Mercurio. E certamente abbranchi le capre.

Pane. Tu motteggi, io mi sollazzo con Eco, con Pite, e con tutte le Menadi di Bacco: e le mi vogliono un gran bene.

Mercurio. Sai, o figliuolo, che cosa mi farai gratissima, e che io richiedo da te?

Pane. Comanda, o padre; vediamo.

Mercurio. Vieni a me, ed abbracciami pure; ma guárdati di chiamarmi padre innanzi agli altri.


23.

Apollo e Bacco.


Apollo. E che diremo, o Bacco? che son fratelli nati d’una madre Amore, Ermafrodito, e Priapo, dissimilissimi tra loro per aspetto e per inclinazione? Uno tutto bello, e arciero, e rivestito di gran potere, è signore d’ogni cosa: l’altro è un personcino cascante, mezzo maschio, e a guardarlo non sai discernere se è garzone o donzella. Priapo ha quel del maschio anche troppo.

Bacco. Non è maraviglia, o Apollo. Non è Venere cagione di questo, ma i diversi padri che li han generati: anche da uno padre e da una madre spesso nascono chi maschio, e chi femmina, come voi due.

Apollo. Sì: ma noi siamo simili, abbiamo le stesse inclinazioni, ed ambedue trattiamo l’arco.

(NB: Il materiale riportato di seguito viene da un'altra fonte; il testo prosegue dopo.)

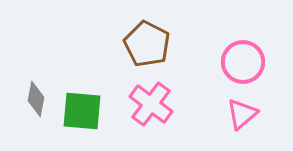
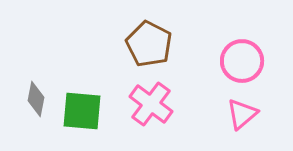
brown pentagon: moved 2 px right
pink circle: moved 1 px left, 1 px up
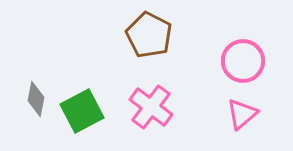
brown pentagon: moved 9 px up
pink circle: moved 1 px right
pink cross: moved 3 px down
green square: rotated 33 degrees counterclockwise
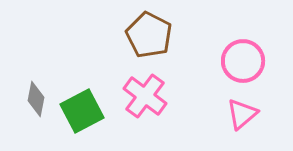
pink cross: moved 6 px left, 11 px up
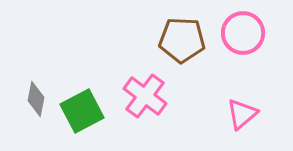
brown pentagon: moved 33 px right, 5 px down; rotated 24 degrees counterclockwise
pink circle: moved 28 px up
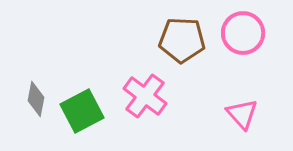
pink triangle: rotated 32 degrees counterclockwise
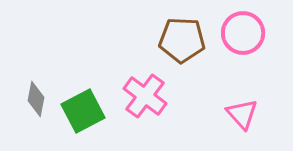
green square: moved 1 px right
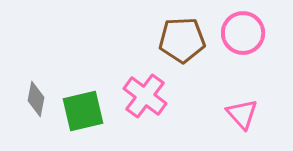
brown pentagon: rotated 6 degrees counterclockwise
green square: rotated 15 degrees clockwise
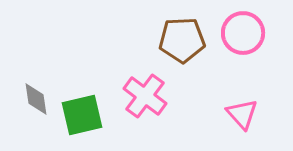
gray diamond: rotated 20 degrees counterclockwise
green square: moved 1 px left, 4 px down
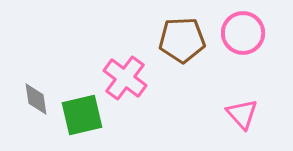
pink cross: moved 20 px left, 18 px up
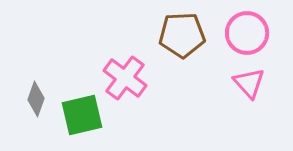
pink circle: moved 4 px right
brown pentagon: moved 5 px up
gray diamond: rotated 28 degrees clockwise
pink triangle: moved 7 px right, 31 px up
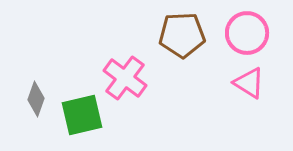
pink triangle: rotated 16 degrees counterclockwise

Bacco. Sino all’arco siete simili, o Apollo, e non più in là, chè Diana uccide forestieri in Scizia, e tu fai il profeta ed il medico.

Apollo. Credi tu che mia sorella goda a stare tra gli Sciti? Ella è deliberata, se capita qualche Greco in Tauride, di mettersi in mare e tornarsene con lui, essendole venute in orrore quelle uccisioni.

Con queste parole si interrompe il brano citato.